> _To do_: What needs reproducing is the run of lines in the data below starting at the line with "Internacional de Bogotá abra" and ending at the line with "korábbi kollégámtól, Vekerdy", both ends included. Copy it exactly, without pictures, and add nothing.

Top of Data excerpts

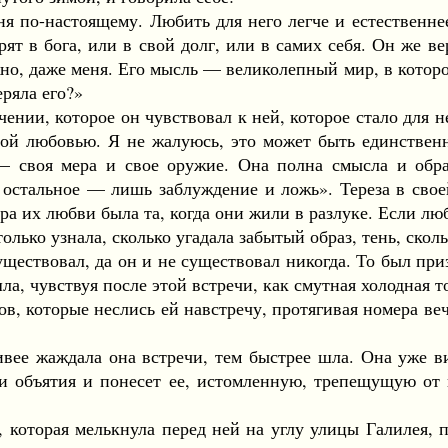
о-настоящему. Любить для него легче и естественнее
т в бога, или в свой долг, или в самих себя. Он же вер
но, даже меня. Его мысль — великолепный мир, в которо
еряла его?»
нии, которое он чувствовал к ней, которое стало для н
ной любовью. Я не жалуюсь, это может быть единственн
— своя мера и свое оружие. Она полна смысла и обр
 остальное — лишь заблуждение и ложь». Тереза в свое
ра их любви была та, когда они жили в разлуке. Если лю
ько узнала, сколько угадала забытый образ, тень, сколь
уществовал, да он и не существовал никогда. То был пр
а, чувствуя после этой встречи, как смутная холодная т
, которые неслись ей навстречу, протягивая номера веч
 жаждала она встречи, тем быстрее шла. Она уже ви
и объятия и понесет ее, истомленную, трепещущую от 
торая мелькнула перед ней на углу улицы Галилея, при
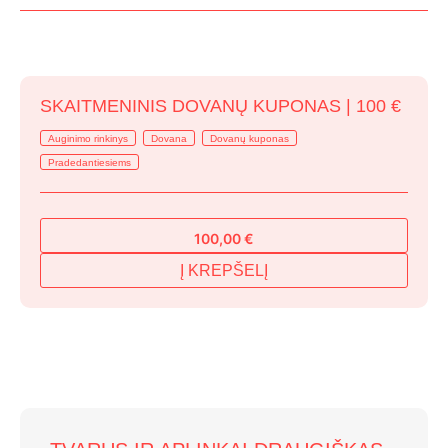
SKAITMENINIS DOVANŲ KUPONAS | 100 €
Auginimo rinkinys
Dovana
Dovanų kuponas
Pradedantiesiems
100,00
€
Į KREPŠELĮ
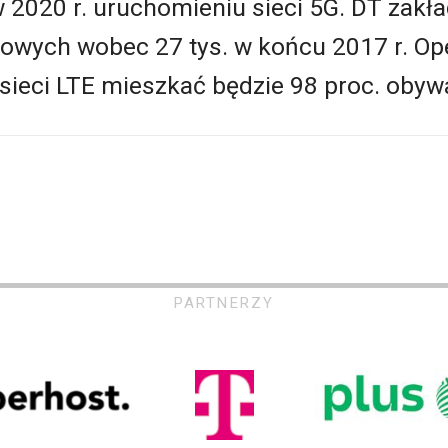
020 r. uruchomieniu sieci 5G. DT zakład
azowych wobec 27 tys. w końcu 2017 r. Op
 sieci LTE mieszkać będzie 98 proc. obywa
PARTNERZY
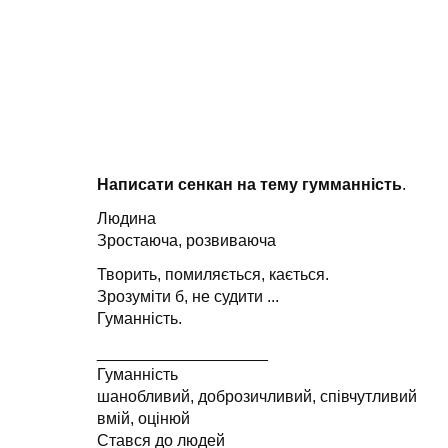
Написати сенкан на тему гумманнiсть
.
Людина
Зростаюча, розвиваюча
Творить, помиляється, кається.
Зрозуміти б, не судити ...
Гуманність.
___________________
Гуманність
шанобливий, доброзичливий, співчутливий
вмій, оцінюй
Стався до людей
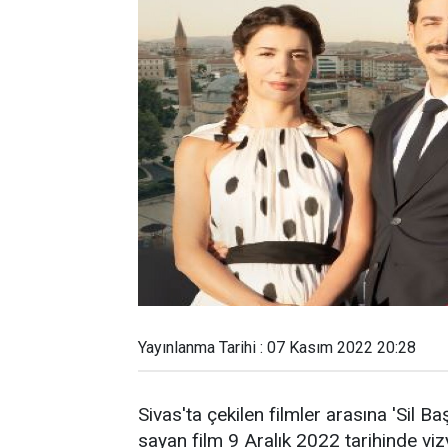
Yayınlanma Tarihi : 07 Kasım 2022 20:28
Sivas'ta çekilen filmler arasına 'Sil B
sayan film 9 Aralık 2022 tarihinde vi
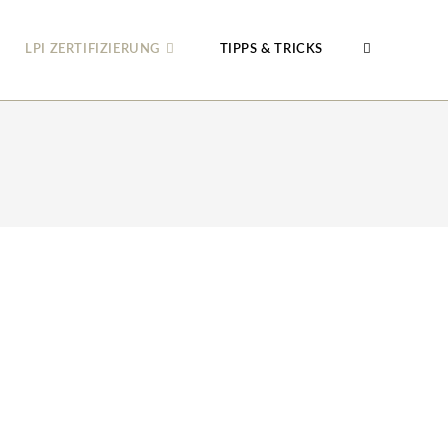
LPI ZERTIFIZIERUNG
TIPPS & TRICKS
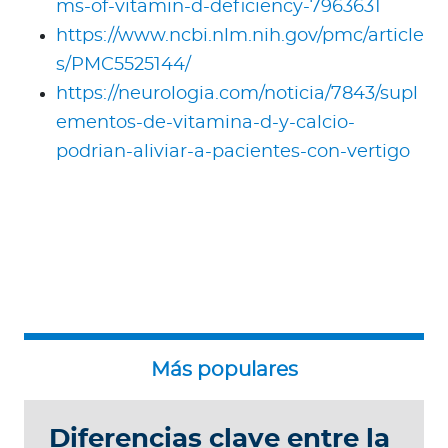
ms-of-vitamin-d-deficiency-7963631
https://www.ncbi.nlm.nih.gov/pmc/article
s/PMC5525144/
https://neurologia.com/noticia/7843/supl
ementos-de-vitamina-d-y-calcio-
podrian-aliviar-a-pacientes-con-vertigo
Diferencias clave entre la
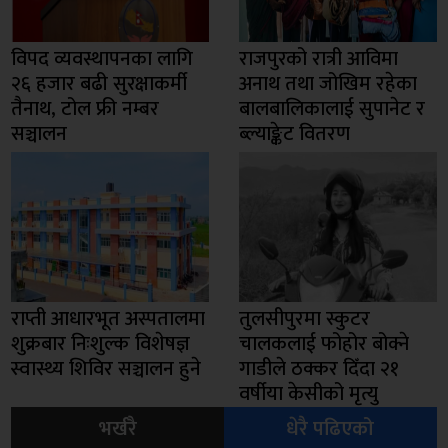
विपद व्यवस्थापनका लागि
राजपुरको रात्री आविमा
२६ हजार बढी सुरक्षाकर्मी
अनाथ तथा जोखिम रहेका
तैनाथ, टोल फ्री नम्बर
बालबालिकालाई सुपानेट र
सञ्चालन
ब्ल्याङ्केट वितरण
राप्ती आधारभूत अस्पतालमा
तुलसीपुरमा स्कुटर
शुक्रबार निःशुल्क विशेषज्ञ
चालकलाई फोहोर बोक्ने
स्वास्थ्य शिविर सञ्चालन हुने
गाडीले ठक्कर दिँदा २१
वर्षीया केसीको मृत्यु
भर्खरै
धेरै पढिएको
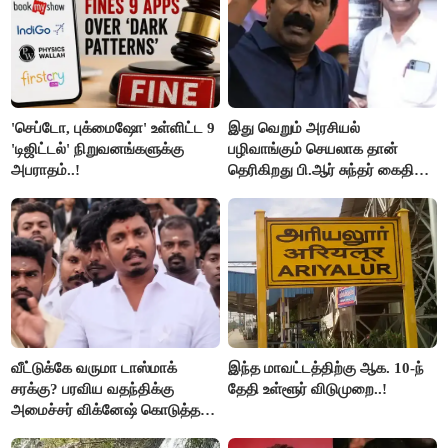
'செப்டோ, புக்மைஷோ' உள்ளிட்ட 9
இது வெறும் அரசியல்
'டிஜிட்டல்' நிறுவனங்களுக்கு
பழிவாங்கும் செயலாக தான்
அபராதம்..!
தெரிகிறது பி.ஆர் சுந்தர் கைதிற்கு
சீமான் கடும் கண்டனம்..!
வீட்டுக்கே வருமா டாஸ்மாக்
இந்த மாவட்டத்திற்கு ஆக. 10-ந்
சரக்கு? பரவிய வதந்திக்கு
தேதி உள்ளூர் விடுமுறை..!
அமைச்சர் விக்னேஷ் கொடுத்த
விளக்கம்!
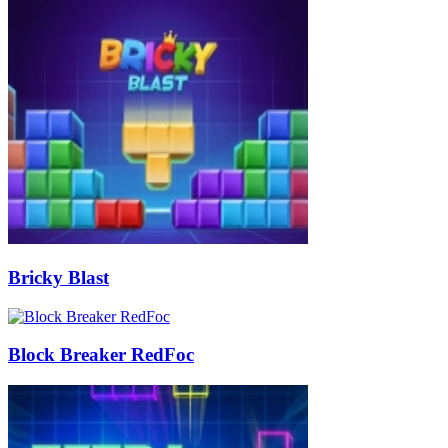
Bricky Blast
Block Breaker RedFoc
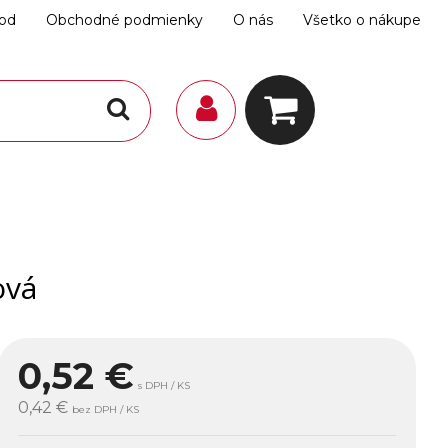
hod
Obchodné podmienky
O nás
Všetko o nákupe
ová
0,52
€
s DPH / KS
0,42 €
bez DPH / KS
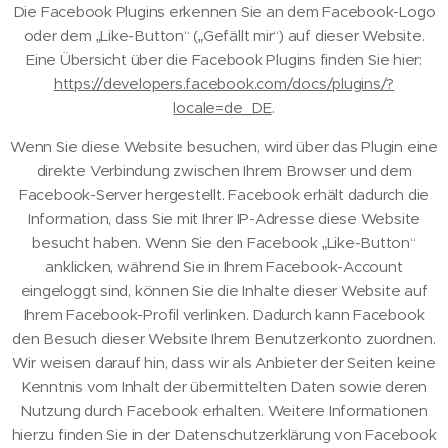
Die Facebook Plugins erkennen Sie an dem Facebook-Logo
oder dem „Like-Button“ („Gefällt mir“) auf dieser Website.
Eine Übersicht über die Facebook Plugins finden Sie hier:
https://developers.facebook.com/docs/plugins/?
locale=de_DE
.
Wenn Sie diese Website besuchen, wird über das Plugin eine
direkte Verbindung zwischen Ihrem Browser und dem
Facebook-Server hergestellt. Facebook erhält dadurch die
Information, dass Sie mit Ihrer IP-Adresse diese Website
besucht haben. Wenn Sie den Facebook „Like-Button“
anklicken, während Sie in Ihrem Facebook-Account
eingeloggt sind, können Sie die Inhalte dieser Website auf
Ihrem Facebook-Profil verlinken. Dadurch kann Facebook
den Besuch dieser Website Ihrem Benutzerkonto zuordnen.
Wir weisen darauf hin, dass wir als Anbieter der Seiten keine
Kenntnis vom Inhalt der übermittelten Daten sowie deren
Nutzung durch Facebook erhalten. Weitere Informationen
hierzu finden Sie in der Datenschutzerklärung von Facebook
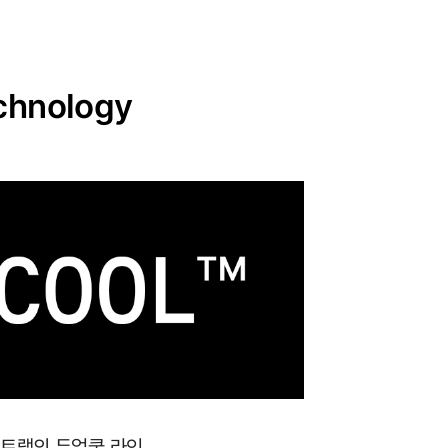
chnology
포트랩의 듀얼쿨 라인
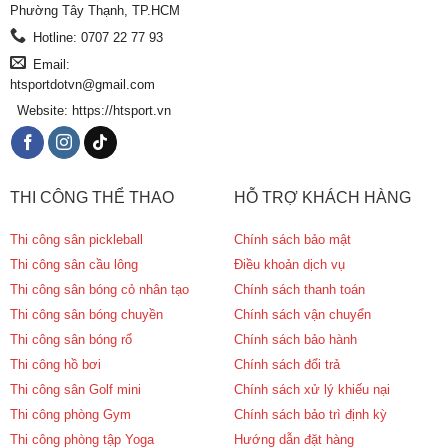
Phường Tây Thạnh, TP.HCM
Hotline: 0707 22 77 93
Email:
htsportdotvn@gmail.com
Website: https://htsport.vn
THI CÔNG THỂ THAO
HỖ TRỢ KHÁCH HÀNG
Thi công sân pickleball
Chính sách bảo mật
Thi công sân cầu lông
Điều khoản dịch vụ
Thi công sân bóng cỏ nhân tạo
Chính sách thanh toán
Thi công sân bóng chuyền
Chính sách vận chuyển
Thi công sân bóng rổ
Chính sách bảo hành
Thi công hồ bơi
Chính sách đổi trả
Thi công sân Golf mini
Chính sách xử lý khiếu nại
Thi công phòng Gym
Chính sách bảo trì định kỳ
Thi công phòng tập Yoga
Hướng dẫn đặt hàng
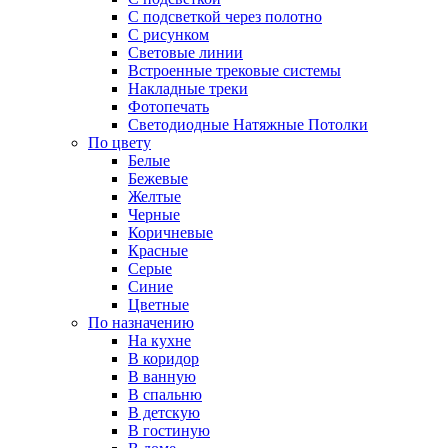
С подсветкой через полотно
С рисунком
Световые линии
Встроенные трековые системы
Накладные треки
Фотопечать
Светодиодные Натяжные Потолки
По цвету
Белые
Бежевые
Желтые
Черные
Коричневые
Красные
Серые
Синие
Цветные
По назначению
На кухне
В коридор
В ванную
В спальню
В детскую
В гостиную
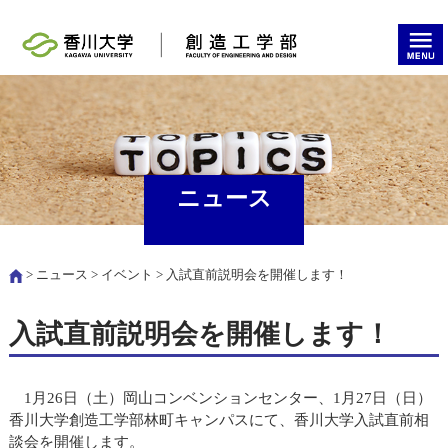
ニュース
>
ニュース
>
イベント
> 入試直前説明会を開催します！
入試直前説明会を開催します！
1月26日（土）岡山コンベンションセンター、1月27日（日）
香川大学創造工学部林町キャンパスにて、香川大学入試直前相
談会を開催します。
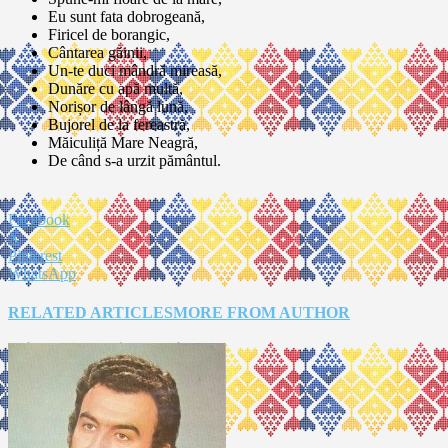
Eu sunt fata dobrogeană,
Firicel de borangic,
Cântarea găinii,
Un-te duci mândră mireasă,
Dunăre cu apă multă,
Norișor de lângă lună,
Bujorel de la fereastră,
Măiculiță Mare Neagră,
De când s-a urzit pământul.
Facebook
X
Pinterest
WhatsApp
RELATED ARTICLES
MORE FROM AUTHOR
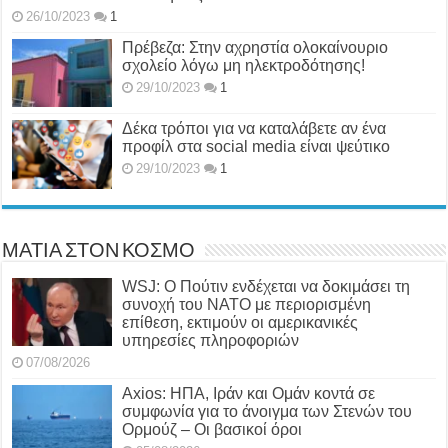
26/10/2023
1
Πρέβεζα: Στην αχρηστία ολοκαίνουριο
σχολείο λόγω μη ηλεκτροδότησης!
29/10/2023
1
Δέκα τρόποι για να καταλάβετε αν ένα
προφίλ στα social media είναι ψεύτικο
29/10/2023
1
ΜΑΤΙΑ ΣΤΟΝ ΚΟΣΜΟ
WSJ: Ο Πούτιν ενδέχεται να δοκιμάσει τη
συνοχή του ΝΑΤΟ με περιορισμένη
επίθεση, εκτιμούν οι αμερικανικές
υπηρεσίες πληροφοριών
07/08/2026
Axios: ΗΠΑ, Ιράν και Ομάν κοντά σε
συμφωνία για το άνοιγμα των Στενών του
Ορμούζ – Οι βασικοί όροι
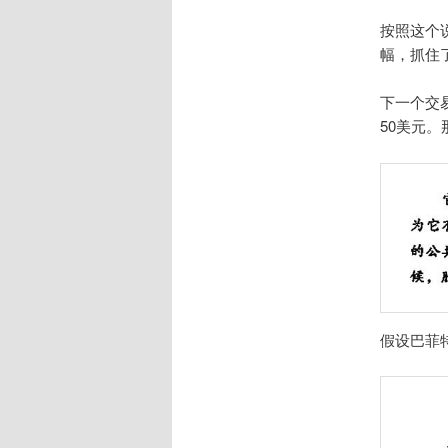
按照这个
幅，抓住
下一个交
50美元。
假设巴菲特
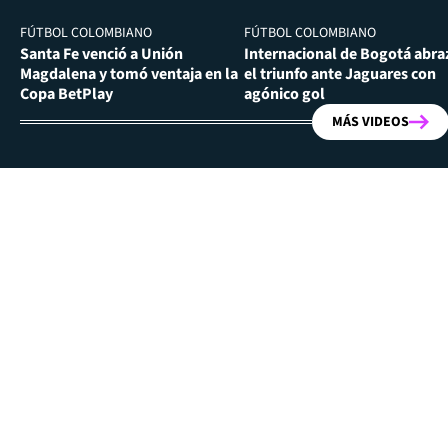
FÚTBOL COLOMBIANO
FÚTBOL COLOMBIANO
Santa Fe venció a Unión
Internacional de Bogotá abra
Magdalena y tomó ventaja en la
el triunfo ante Jaguares con
Copa BetPlay
agónico gol
MÁS VIDEOS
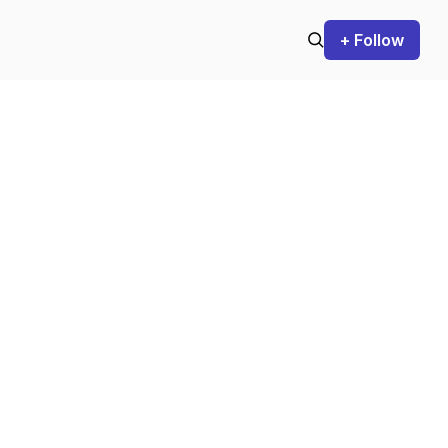
+ Follow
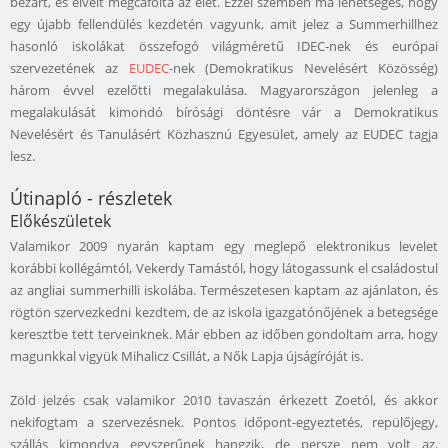
bezárt, és elveit megcáfolta az élet. Ezzel szemben ma lehetséges, hogy
egy újabb fellendülés kezdetén vagyunk, amit jelez a Summerhillhez
hasonló iskolákat összefogó világméretű IDEC-nek és európai
szervezetének az
EUDEC
-nek (Demokratikus Nevelésért Közösség)
három évvel ezelőtti megalakulása. Magyarországon jelenleg a
megalakulását kimondó bírósági döntésre vár a Demokratikus
Nevelésért és Tanulásért Közhasznú Egyesület, amely az EUDEC tagja
lesz.
Útinapló - részletek
Előkészületek
Valamikor 2009 nyarán kaptam egy meglepő elektronikus levelet
korábbi kollégámtól, Vekerdy Tamástól, hogy látogassunk el családostul
az angliai summerhilli iskolába. Természetesen kaptam az ajánlaton, és
rögtön szervezkedni kezdtem, de az iskola igazgatónőjének a betegsége
keresztbe tett terveinknek. Már ebben az időben gondoltam arra, hogy
magunkkal vigyük Mihalicz Csillát, a Nők Lapja újságíróját is.
Zöld jelzés csak valamikor 2010 tavaszán érkezett Zoetól, és akkor
nekifogtam a szervezésnek. Pontos időpont-egyeztetés, repülőjegy,
szállás kimondva egyszerűnek hangzik, de persze nem volt az.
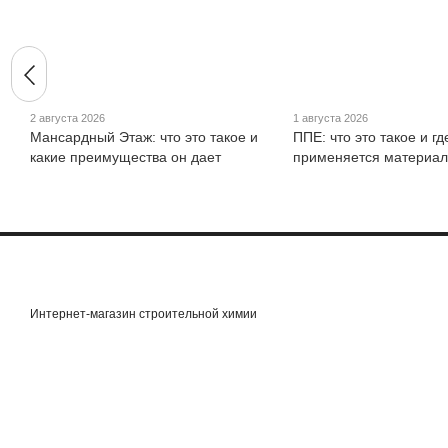
2 августа 2026
1 августа 2026
Мансардный Этаж: что это такое и
ППЕ: что это такое и гд
какие преимущества он дает
применяется материал
Интернет-магазин строительной химии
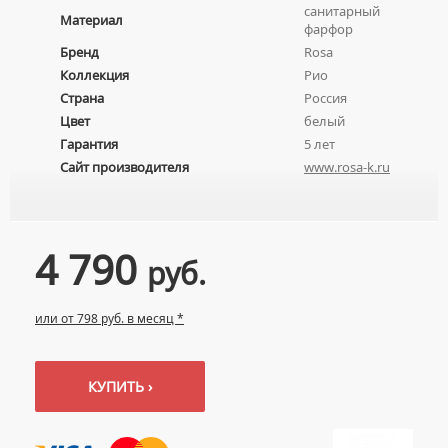
санитарный
Материал
фарфор
Бренд
Rosa
Коллекция
Рио
Страна
Россия
Цвет
белый
Гарантия
5 лет
Сайт производителя
www.rosa-k.ru
4 790
руб.
или от 798 руб. в месяц *
КУПИТЬ ›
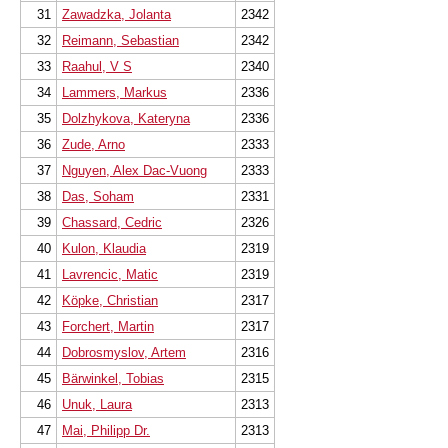
31
Zawadzka, Jolanta
2342
32
Reimann, Sebastian
2342
33
Raahul, V S
2340
34
Lammers, Markus
2336
35
Dolzhykova, Kateryna
2336
36
Zude, Arno
2333
37
Nguyen, Alex Dac-Vuong
2333
38
Das, Soham
2331
39
Chassard, Cedric
2326
40
Kulon, Klaudia
2319
41
Lavrencic, Matic
2319
42
Köpke, Christian
2317
43
Forchert, Martin
2317
44
Dobrosmyslov, Artem
2316
45
Bärwinkel, Tobias
2315
46
Unuk, Laura
2313
47
Mai, Philipp Dr.
2313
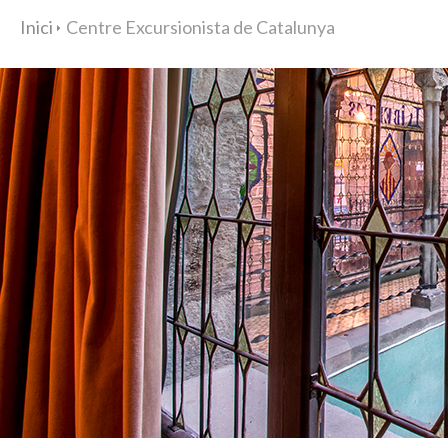
Inici
Centre Excursionista de Catalunya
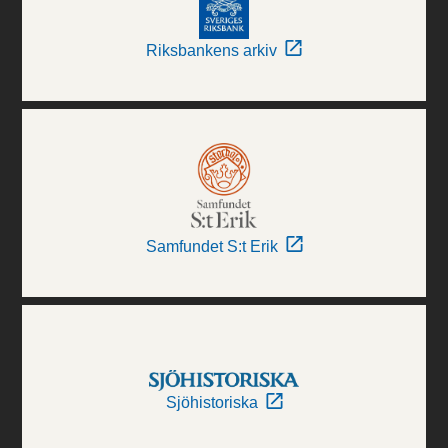
Riksbankens arkiv
Samfundet S:t Erik
Sjöhistoriska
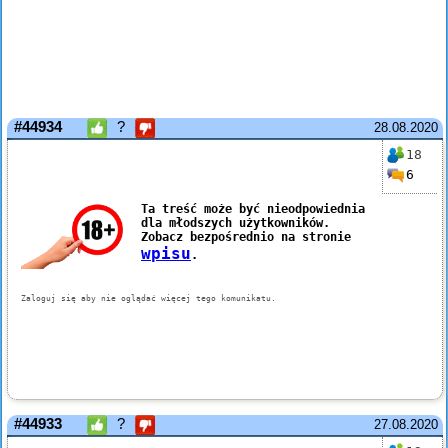
#44934
?
28.08.2020
18
6
#44933
?
27.08.2020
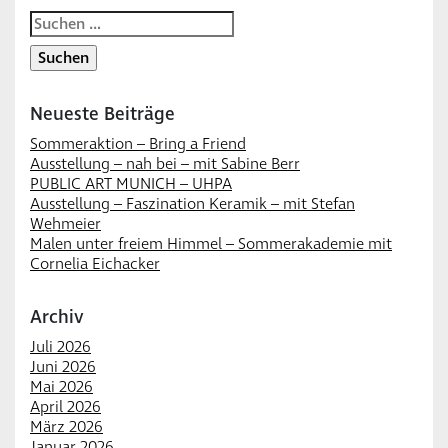
Suchen
nach:
Neueste Beiträge
Sommeraktion – Bring a Friend
Ausstellung – nah bei – mit Sabine Berr
PUBLIC ART MUNICH – UHPA
Ausstellung – Faszination Keramik – mit Stefan
Wehmeier
Malen unter freiem Himmel – Sommerakademie mit
Cornelia Eichacker
Archiv
Juli 2026
Juni 2026
Mai 2026
April 2026
März 2026
Januar 2026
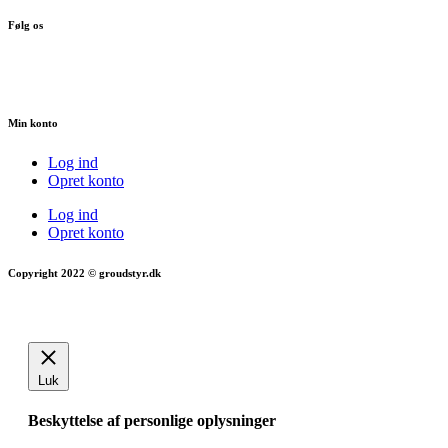
Følg os
Min konto
Log ind
Opret konto
Log ind
Opret konto
Copyright 2022 © groudstyr.dk
Luk
Beskyttelse af personlige oplysninger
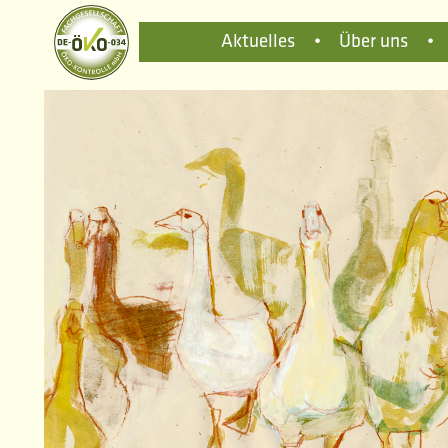
Aktuelles
•
Über uns
•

Bottom of Data excerpts

> _Reply to the exercise_:
Internacional de Bogotá abra
Magdalena y tomó ventaja en la
el triunfo ante Jaguares con
Copa BetPlay
agónico gol
MÁS VIDEOS
+ Follow
bezárt, és elveit megcáfolta az élet. Ezzel szemben ma lehetséges, hogy
egy újabb fellendülés kezdetén vagyunk, amit jelez a Summerhillhez
hasonló iskolákat összefogó világméretű IDEC-nek és európai
szervezetének az
EUDEC
-nek (Demokratikus Nevelésért Közösség)
három évvel ezelőtti megalakulása. Magyarországon jelenleg a
megalakulását kimondó bírósági döntésre vár a Demokratikus
Nevelésért és Tanulásért Közhasznú Egyesület, amely az EUDEC tagja
lesz.
Útinapló - részletek
Előkészületek
Valamikor 2009 nyarán kaptam egy meglepő elektronikus levelet
korábbi kollégámtól, Vekerdy Tamástól, hogy látogassunk el családostul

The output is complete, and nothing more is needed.